Page-level text extractions
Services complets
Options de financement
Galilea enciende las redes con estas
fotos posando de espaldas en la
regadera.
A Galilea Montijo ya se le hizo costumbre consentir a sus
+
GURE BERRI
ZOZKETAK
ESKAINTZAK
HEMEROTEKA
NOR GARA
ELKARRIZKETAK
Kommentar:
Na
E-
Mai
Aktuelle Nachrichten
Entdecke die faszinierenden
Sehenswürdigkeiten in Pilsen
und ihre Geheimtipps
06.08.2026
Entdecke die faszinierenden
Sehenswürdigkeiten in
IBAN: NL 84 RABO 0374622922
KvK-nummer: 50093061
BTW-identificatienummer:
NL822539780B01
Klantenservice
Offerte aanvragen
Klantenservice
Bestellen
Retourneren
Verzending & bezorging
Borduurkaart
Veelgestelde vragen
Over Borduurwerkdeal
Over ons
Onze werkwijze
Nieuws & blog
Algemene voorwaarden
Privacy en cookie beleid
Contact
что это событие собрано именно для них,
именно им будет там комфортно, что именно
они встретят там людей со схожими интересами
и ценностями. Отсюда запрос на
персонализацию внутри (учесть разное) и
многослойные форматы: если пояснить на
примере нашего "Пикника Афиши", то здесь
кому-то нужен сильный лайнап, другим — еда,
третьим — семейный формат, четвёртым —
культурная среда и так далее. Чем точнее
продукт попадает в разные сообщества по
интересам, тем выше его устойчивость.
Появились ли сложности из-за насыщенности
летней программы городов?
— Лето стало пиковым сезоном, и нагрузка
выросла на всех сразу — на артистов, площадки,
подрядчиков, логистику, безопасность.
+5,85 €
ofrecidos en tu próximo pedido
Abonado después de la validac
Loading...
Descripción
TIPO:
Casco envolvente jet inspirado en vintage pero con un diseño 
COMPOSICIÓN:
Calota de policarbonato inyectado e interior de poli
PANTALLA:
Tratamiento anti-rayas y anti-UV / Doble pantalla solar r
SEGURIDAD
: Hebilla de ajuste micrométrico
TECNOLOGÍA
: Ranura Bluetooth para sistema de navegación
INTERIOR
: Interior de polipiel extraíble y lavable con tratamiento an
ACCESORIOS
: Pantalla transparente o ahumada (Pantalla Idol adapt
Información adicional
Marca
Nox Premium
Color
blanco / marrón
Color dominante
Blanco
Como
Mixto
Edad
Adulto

▶ EXERCISE INSTRUCTIONS
Each line that contains the string "Galilea" should be copied from the data above.

▶ ANSWER BOX
Galilea enciende las redes con estas
A Galilea Montijo ya se le hizo costumbre consentir a sus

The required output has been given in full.